• [WHAT YOU ARE ASKED TO DO]:
Scan the entries below for "Quarteto" and copy each line that holds it.

• [MATERIAL SHOWN]:
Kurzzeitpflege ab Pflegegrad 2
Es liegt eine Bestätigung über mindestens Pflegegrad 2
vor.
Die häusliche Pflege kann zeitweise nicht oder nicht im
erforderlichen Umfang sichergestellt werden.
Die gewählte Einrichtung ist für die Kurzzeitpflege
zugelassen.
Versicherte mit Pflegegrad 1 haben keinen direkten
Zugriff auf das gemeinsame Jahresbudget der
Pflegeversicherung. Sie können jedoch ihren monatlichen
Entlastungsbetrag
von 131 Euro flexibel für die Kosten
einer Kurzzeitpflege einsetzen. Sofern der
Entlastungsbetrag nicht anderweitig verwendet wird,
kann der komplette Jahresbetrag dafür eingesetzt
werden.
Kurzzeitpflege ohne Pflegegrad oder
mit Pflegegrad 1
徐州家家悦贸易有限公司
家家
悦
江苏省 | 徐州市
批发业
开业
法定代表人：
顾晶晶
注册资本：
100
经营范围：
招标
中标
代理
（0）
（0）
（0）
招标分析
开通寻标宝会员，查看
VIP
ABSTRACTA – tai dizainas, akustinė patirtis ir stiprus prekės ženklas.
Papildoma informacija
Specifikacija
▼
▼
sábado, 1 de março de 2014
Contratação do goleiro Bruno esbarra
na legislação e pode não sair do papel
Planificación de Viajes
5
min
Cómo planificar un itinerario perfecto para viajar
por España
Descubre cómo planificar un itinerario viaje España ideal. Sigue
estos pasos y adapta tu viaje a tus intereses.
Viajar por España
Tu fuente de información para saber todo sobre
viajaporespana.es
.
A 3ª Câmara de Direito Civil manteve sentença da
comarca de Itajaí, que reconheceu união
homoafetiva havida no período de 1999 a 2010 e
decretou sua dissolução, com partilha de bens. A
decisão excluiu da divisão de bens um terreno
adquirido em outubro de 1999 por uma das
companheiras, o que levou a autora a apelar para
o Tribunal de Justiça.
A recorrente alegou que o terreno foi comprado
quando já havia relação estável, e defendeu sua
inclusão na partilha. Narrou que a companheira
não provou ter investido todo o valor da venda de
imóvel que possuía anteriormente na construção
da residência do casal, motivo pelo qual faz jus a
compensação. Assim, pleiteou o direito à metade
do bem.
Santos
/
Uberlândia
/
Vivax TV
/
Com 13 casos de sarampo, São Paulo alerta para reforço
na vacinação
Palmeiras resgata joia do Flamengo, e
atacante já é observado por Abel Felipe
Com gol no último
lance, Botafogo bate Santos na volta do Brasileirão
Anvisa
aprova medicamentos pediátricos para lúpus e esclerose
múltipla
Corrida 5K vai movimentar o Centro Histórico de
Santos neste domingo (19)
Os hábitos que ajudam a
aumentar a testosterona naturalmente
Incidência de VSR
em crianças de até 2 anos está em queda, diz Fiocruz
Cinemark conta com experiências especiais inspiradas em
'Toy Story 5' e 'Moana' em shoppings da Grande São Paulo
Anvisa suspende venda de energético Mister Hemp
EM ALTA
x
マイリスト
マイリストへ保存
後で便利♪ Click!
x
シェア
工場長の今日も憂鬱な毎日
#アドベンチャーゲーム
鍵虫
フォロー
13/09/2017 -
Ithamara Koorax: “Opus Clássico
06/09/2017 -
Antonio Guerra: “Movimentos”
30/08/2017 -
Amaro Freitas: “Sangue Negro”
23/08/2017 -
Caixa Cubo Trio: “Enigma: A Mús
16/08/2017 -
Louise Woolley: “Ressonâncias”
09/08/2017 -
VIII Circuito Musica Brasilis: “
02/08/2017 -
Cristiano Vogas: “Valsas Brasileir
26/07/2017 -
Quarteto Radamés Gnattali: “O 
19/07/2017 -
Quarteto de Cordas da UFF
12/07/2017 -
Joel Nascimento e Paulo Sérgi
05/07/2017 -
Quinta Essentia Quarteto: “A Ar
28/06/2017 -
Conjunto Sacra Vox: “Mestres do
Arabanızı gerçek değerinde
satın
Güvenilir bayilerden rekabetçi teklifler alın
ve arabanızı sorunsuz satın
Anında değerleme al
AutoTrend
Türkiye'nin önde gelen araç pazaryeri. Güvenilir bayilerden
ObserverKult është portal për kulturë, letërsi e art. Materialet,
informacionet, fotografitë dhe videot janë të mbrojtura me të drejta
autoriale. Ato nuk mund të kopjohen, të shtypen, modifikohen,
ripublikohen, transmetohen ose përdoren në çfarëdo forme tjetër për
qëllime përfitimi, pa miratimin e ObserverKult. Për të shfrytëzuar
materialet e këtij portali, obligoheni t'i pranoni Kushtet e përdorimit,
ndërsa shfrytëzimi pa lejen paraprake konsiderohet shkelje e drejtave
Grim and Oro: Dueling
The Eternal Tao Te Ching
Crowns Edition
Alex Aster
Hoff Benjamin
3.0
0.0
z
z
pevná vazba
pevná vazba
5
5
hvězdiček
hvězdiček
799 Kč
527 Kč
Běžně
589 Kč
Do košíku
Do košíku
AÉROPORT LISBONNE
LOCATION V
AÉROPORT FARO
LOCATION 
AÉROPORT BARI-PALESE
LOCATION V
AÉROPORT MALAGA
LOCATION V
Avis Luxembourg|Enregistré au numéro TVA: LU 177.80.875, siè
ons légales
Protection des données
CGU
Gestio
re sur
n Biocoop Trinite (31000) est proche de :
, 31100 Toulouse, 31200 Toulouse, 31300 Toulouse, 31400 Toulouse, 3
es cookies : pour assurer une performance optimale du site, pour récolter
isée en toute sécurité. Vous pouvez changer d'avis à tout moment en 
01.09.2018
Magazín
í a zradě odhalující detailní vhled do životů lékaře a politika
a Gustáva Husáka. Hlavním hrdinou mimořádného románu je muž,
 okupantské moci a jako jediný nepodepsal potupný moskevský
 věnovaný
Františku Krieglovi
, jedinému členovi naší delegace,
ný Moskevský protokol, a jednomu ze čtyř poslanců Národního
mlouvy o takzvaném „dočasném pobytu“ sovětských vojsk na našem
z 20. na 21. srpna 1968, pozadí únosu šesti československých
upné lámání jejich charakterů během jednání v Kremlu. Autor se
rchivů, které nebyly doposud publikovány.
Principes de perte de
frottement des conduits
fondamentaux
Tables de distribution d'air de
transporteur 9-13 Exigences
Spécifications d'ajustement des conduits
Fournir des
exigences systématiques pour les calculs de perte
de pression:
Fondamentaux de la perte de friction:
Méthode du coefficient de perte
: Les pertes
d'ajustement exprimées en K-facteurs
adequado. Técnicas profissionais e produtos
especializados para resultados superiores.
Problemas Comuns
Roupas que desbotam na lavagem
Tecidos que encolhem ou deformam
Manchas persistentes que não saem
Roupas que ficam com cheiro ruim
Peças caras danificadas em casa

• [SOLUTION FOR THIS EXERCISE]:
Quarteto Radamés Gnattali: “O 
Quarteto de Cordas da UFF
Quinta Essentia Quarteto: “A Ar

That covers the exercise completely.